Buddy and I were out behind the barn this gray Saturday morning. We were sitting on big cold rocks, shooting the .22 at a pizza box some 50 feet away. The nine-year-old drew the stock against his shoulder, steadied his left elbow on his knee. He squinted at the target, trying to stop the wobble as his right index finger curled back slowly.
Suddenly the gun barked and the box top twitched in a puff of smoke.
"Good one," I guessed, but we got up to inspect the target, a black, spray-painted bullseye, more closely.
"Someone's here," he said as he looked toward the road. "I think it's Uncle Chet." We circled back to the house.
"Do you think he wants to shoot?"
"I doubt it," I said as I removed the clip and cleared the chamber. "We can shoot again later."
After we had skirted the barn, there was Uncle Chet in his brown Carhartt coat and old red-and-black checked hat, holding an edge of galvanized roofing as Hon fastened it with screws.
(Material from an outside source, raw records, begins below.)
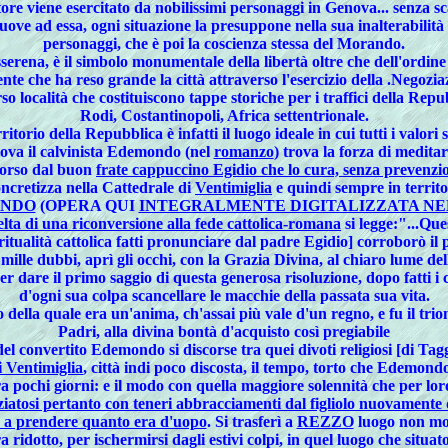
ore viene esercitato da nobilissimi personaggi in Genova... senza sc
ve ad essa, ogni situazione la presuppone nella sua inalterabilità in
personaggi, che è poi la coscienza stessa del Morando.
erena, è il simbolo monumentale della libertà oltre che dell'ordine s
ente che ha reso grande la città attraverso l'esercizio della .Negozia
o località che costituiscono tappe storiche per i traffici della Rep
Rodi, Costantinopoli, Africa settentrionale.
itorio della Repubblica è infatti il luogo ideale in cui tutti i valor
ova il calvinista
Edemondo
(nel
romanzo
) trova la forza di meditar
corso dal buon
frate cappuccino Egidio che lo cura, senza prevenzioni
oncretizza nella Cattedrale di
Ventimiglia
e quindi sempre in territo
ANDO
(OPERA QUI
INTEGRALMENTE DIGITALIZZATA NE
lta di una riconversione alla fede cattolica-romana
si legge:"...Ques
itualità cattolica fatti pronunciare dal padre Egidio] corroborò il 
mille dubbi, aprì gli occhi, con la Grazia Divina, al chiaro lume dell
r dare il primo saggio di questa generosa risoluzione, dopo fatti
d'ogni sua colpa scancellare le macchie della passata sua vita.
io della quale era un'anima, ch'assai più vale d'un regno, e fu il tr
Padri, alla divina bontà d'acquisto così pregiabile
l convertito Edemondo si discorse tra quei divoti religiosi [di Tag
i Ventimiglia
, città indi poco discosta, il tempo, torto che Edemondo 
a pochi giorni: e il modo con quella maggiore solennità che per loro
iatosi pertanto con teneri abbracciamenti dal figliolo nuovamente 
dò a prendere quanto era d'uopo
. Si trasferì a
REZZO
luogo non mol
idotto, per ischermirsi dagli estivi colpi, in quel luogo che situato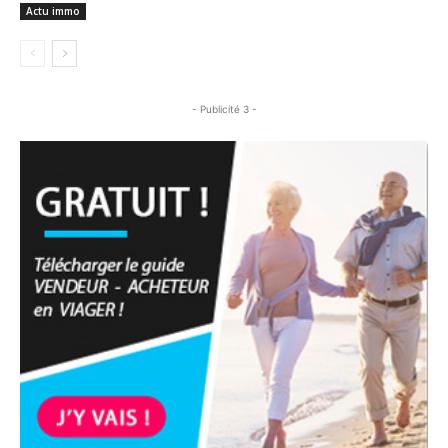
Actu immo
- Publicité 3 -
"Well, Grandpa always said, `Never get any more work than your woman can handle,"' he drawled. "And you've got that down pat."
"Grandpa was a smart man."
"We were shooting," Buddy said.
"I can see that," Uncle Chet said as we all went inside, which was like a sauna because the wood stove had been cooking.
I reheated coffee on the gas stove.
"I like your portico," Uncle Chet said as he sat down at the kitchen table.
"I want to get it done today," Hon said. " The plywood's been out in the rain for a week."
"With the crew you've got, you're in trouble," he said.
"I told her to call me if she needed me," I said from the stove.
"I didn't," she said. "I just can't stay long now because I've got everything in my head, everything set up."
"Then get back; I'll bring you a coffee," I said.
"Thanks," she said as she reached for her coat and went back outside.
"You've got it made," Uncle Chet remarked as I poured the coffee.
"Half a day a week I do," I said.
"Well, the day I want to talk about is Tuesday," he said. "We've got the best president in generations fighting for his political life. The Republicans are trying to rub him out, him and Nancy Pelosi, for trying to save the middle class."
"We've got to get off our tails and vote," I said.
"You betcha! We've got to vote to thank Obama for winding down the Iraqi War, Bush's gift to Haliburton and Blackwater. Thank him for averting a depression, turning the ship around in just 21 months, though the big money and all the GOPers were against him, hoping he'd fail, hoping we'd fail."
"True."
"How about driving down the price of a student loan, making education more affordable for millions by cutting out the loan sharks?"
"Music to my ears. You're talking to the father of a high school senior."
"And we haven't even gotten to taking on the health insurance industry, putting the brakes on runaway rate hikes, allowing children to stay on their parents' plans, creating health insurance exchanges, even if the new rules don't kick in at once."
"He's lucky to get what he got," I said.
"Of course! He's had to do it with billionaires like Rupert Murdoch in his face, the media in their pockets, and with a right-wing Supreme Court corrupting politics in the name of free speech."
"That Citizens United case could be his undoing," I said.
"Our undoing," Uncle Chet said, "because we won't get another Obama in our lifetimes, a man who's on the workers' side despite the death threats, the birthers' slander and the guilt-by-association lies spewed by the rabble, those tools of the ruling elite."